§ Instructions to follow
Find the line containing "The image size is (375, 1180)." in the entries below. Restate it and each line after it, word for word, up to and including the line containing "The height and width of the screenshot is (2576, 813).".

§ Stored data
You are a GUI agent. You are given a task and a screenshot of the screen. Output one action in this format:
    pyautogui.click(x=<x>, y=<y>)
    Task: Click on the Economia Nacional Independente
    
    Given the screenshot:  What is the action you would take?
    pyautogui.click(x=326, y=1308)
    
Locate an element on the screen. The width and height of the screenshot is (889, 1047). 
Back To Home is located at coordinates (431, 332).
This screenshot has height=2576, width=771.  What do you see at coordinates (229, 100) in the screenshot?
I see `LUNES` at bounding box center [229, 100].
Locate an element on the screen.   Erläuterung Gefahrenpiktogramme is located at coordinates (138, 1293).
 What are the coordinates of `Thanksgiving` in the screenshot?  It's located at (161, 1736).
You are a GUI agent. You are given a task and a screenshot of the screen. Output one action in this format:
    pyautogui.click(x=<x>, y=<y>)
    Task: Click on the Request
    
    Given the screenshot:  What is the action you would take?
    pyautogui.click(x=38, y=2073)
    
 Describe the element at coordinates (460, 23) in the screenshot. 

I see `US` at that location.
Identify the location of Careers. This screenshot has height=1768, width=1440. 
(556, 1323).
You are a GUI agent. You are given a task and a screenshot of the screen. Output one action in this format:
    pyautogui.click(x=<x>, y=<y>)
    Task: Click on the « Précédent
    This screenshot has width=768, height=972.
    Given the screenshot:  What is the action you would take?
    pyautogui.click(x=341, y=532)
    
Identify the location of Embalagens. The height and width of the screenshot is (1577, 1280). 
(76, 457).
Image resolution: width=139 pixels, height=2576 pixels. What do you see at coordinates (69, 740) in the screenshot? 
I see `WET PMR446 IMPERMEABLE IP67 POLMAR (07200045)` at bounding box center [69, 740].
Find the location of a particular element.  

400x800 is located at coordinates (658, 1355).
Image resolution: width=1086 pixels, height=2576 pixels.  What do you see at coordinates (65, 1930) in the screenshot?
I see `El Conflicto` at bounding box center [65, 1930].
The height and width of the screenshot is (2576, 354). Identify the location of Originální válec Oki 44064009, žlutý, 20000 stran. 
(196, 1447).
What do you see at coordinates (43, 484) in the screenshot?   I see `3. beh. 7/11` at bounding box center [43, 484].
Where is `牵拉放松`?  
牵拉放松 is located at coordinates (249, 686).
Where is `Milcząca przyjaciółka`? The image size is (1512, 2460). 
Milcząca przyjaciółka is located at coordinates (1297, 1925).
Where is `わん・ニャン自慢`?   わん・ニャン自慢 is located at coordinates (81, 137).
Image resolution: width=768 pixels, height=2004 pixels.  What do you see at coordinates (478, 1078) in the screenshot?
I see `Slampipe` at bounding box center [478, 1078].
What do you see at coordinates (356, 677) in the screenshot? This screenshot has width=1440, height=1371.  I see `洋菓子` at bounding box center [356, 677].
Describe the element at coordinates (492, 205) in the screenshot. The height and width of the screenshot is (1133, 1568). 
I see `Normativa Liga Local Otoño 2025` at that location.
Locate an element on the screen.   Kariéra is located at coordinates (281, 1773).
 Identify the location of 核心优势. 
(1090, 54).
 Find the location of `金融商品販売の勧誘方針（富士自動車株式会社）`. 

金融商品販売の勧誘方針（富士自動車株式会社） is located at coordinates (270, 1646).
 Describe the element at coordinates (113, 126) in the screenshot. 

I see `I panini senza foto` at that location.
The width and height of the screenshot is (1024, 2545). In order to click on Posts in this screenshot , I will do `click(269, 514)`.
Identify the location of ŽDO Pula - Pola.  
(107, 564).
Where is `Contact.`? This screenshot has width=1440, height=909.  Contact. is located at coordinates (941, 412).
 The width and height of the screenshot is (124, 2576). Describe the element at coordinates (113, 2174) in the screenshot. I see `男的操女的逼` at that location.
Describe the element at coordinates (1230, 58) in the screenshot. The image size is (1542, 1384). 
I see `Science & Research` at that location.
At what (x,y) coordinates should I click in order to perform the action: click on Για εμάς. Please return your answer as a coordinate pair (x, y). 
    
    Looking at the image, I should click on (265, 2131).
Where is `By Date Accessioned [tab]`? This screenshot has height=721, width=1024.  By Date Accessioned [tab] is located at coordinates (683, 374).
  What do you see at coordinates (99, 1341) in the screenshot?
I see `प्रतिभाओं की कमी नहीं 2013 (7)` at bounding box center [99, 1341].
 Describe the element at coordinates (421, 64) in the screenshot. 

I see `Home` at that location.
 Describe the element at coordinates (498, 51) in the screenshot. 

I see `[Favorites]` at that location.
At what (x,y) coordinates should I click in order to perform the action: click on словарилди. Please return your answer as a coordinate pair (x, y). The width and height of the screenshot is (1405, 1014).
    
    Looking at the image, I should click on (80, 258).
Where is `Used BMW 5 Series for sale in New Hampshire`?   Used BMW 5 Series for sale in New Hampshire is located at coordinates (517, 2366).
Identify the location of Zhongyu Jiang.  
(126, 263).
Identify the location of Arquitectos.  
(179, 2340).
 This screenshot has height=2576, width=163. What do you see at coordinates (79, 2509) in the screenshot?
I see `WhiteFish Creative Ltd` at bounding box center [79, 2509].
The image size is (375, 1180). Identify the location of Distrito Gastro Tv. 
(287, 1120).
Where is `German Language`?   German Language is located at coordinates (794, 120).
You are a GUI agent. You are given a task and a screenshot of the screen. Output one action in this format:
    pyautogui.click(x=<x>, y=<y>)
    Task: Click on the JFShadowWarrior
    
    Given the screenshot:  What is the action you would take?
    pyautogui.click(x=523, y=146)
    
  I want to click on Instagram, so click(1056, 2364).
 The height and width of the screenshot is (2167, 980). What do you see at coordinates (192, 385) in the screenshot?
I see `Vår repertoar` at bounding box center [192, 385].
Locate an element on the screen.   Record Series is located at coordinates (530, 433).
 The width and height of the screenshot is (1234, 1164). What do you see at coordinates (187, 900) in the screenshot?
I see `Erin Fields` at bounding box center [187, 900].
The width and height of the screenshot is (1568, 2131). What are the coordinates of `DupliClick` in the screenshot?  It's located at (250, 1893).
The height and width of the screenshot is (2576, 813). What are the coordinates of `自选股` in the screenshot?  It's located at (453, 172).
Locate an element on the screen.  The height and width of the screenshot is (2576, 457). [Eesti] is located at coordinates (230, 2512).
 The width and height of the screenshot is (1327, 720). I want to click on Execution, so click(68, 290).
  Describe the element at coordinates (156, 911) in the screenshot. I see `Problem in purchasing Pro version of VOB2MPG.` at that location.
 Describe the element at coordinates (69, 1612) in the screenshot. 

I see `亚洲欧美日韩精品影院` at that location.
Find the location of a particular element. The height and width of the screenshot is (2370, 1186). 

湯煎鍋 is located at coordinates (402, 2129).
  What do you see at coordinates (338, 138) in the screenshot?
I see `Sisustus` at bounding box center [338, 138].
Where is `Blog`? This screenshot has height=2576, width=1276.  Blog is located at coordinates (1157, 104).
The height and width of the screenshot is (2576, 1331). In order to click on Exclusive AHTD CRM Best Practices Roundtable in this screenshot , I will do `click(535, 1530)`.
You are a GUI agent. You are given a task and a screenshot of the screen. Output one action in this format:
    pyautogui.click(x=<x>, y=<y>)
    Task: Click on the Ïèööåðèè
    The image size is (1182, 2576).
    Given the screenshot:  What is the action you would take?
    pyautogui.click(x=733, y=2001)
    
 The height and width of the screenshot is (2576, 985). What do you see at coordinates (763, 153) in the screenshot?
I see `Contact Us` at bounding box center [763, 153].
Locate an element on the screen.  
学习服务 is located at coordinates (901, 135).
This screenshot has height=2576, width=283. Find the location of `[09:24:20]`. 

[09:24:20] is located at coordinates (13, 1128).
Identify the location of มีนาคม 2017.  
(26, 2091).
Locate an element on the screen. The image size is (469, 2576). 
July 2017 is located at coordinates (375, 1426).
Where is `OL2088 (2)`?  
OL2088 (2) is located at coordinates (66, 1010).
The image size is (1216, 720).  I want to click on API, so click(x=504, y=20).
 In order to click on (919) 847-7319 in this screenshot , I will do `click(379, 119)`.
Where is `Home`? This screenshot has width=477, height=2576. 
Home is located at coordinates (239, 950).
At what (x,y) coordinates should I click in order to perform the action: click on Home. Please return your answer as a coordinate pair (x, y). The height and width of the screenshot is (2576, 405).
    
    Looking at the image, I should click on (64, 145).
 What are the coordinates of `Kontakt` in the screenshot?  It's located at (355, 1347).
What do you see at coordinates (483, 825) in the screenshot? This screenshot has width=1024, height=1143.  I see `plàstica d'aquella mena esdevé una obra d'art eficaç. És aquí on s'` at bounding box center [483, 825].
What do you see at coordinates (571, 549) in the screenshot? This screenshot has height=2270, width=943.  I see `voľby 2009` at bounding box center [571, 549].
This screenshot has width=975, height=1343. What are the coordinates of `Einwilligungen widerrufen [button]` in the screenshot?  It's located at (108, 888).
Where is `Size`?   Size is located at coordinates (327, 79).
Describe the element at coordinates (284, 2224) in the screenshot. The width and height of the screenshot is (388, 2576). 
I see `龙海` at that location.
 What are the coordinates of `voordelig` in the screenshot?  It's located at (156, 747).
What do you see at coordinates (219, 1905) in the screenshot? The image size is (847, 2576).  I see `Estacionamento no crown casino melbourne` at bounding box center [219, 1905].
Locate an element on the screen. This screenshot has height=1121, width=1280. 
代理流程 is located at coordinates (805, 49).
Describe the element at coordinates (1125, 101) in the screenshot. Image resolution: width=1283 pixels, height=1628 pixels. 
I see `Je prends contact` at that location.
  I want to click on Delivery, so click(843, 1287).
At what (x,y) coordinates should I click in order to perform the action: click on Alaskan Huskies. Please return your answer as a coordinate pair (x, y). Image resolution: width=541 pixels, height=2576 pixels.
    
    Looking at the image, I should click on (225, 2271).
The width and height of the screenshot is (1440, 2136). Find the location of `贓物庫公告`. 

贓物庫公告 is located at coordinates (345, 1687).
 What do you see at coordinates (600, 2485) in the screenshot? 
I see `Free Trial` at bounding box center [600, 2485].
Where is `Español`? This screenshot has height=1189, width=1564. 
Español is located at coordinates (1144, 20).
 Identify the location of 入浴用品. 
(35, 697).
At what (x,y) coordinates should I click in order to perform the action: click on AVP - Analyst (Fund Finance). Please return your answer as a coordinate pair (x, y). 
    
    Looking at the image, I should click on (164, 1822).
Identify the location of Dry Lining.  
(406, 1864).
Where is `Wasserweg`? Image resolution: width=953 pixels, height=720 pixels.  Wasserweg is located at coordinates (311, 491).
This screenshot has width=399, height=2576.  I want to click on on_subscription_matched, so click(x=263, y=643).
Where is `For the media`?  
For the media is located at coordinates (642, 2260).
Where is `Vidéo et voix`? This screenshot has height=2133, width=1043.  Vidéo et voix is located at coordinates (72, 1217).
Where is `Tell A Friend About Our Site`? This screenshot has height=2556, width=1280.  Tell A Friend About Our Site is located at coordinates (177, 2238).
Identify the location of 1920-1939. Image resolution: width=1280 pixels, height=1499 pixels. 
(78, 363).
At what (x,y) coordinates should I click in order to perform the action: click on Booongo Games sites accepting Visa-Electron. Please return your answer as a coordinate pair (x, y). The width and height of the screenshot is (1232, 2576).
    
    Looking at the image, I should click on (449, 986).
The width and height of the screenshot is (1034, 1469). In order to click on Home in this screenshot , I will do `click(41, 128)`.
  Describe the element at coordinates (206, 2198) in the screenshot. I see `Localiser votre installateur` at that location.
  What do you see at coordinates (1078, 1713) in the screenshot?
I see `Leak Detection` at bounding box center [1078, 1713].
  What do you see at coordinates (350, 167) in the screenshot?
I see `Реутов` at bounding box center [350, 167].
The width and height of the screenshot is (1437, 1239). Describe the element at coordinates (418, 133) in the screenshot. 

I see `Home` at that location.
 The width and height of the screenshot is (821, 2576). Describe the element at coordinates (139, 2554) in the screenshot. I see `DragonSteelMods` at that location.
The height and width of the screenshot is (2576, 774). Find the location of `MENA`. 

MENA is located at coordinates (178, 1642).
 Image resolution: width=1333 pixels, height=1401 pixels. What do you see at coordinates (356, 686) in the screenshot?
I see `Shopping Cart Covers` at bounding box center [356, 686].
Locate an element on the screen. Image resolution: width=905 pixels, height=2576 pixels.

§ Answer below
The image size is (375, 1180). Identify the location of Distrito Gastro Tv. 
(287, 1120).
Where is `German Language`?   German Language is located at coordinates (794, 120).
You are a GUI agent. You are given a task and a screenshot of the screen. Output one action in this format:
    pyautogui.click(x=<x>, y=<y>)
    Task: Click on the JFShadowWarrior
    
    Given the screenshot:  What is the action you would take?
    pyautogui.click(x=523, y=146)
    
  I want to click on Instagram, so click(1056, 2364).
 The height and width of the screenshot is (2167, 980). What do you see at coordinates (192, 385) in the screenshot?
I see `Vår repertoar` at bounding box center [192, 385].
Locate an element on the screen.   Record Series is located at coordinates (530, 433).
 The width and height of the screenshot is (1234, 1164). What do you see at coordinates (187, 900) in the screenshot?
I see `Erin Fields` at bounding box center [187, 900].
The width and height of the screenshot is (1568, 2131). What are the coordinates of `DupliClick` in the screenshot?  It's located at (250, 1893).
The height and width of the screenshot is (2576, 813). What are the coordinates of `自选股` in the screenshot?  It's located at (453, 172).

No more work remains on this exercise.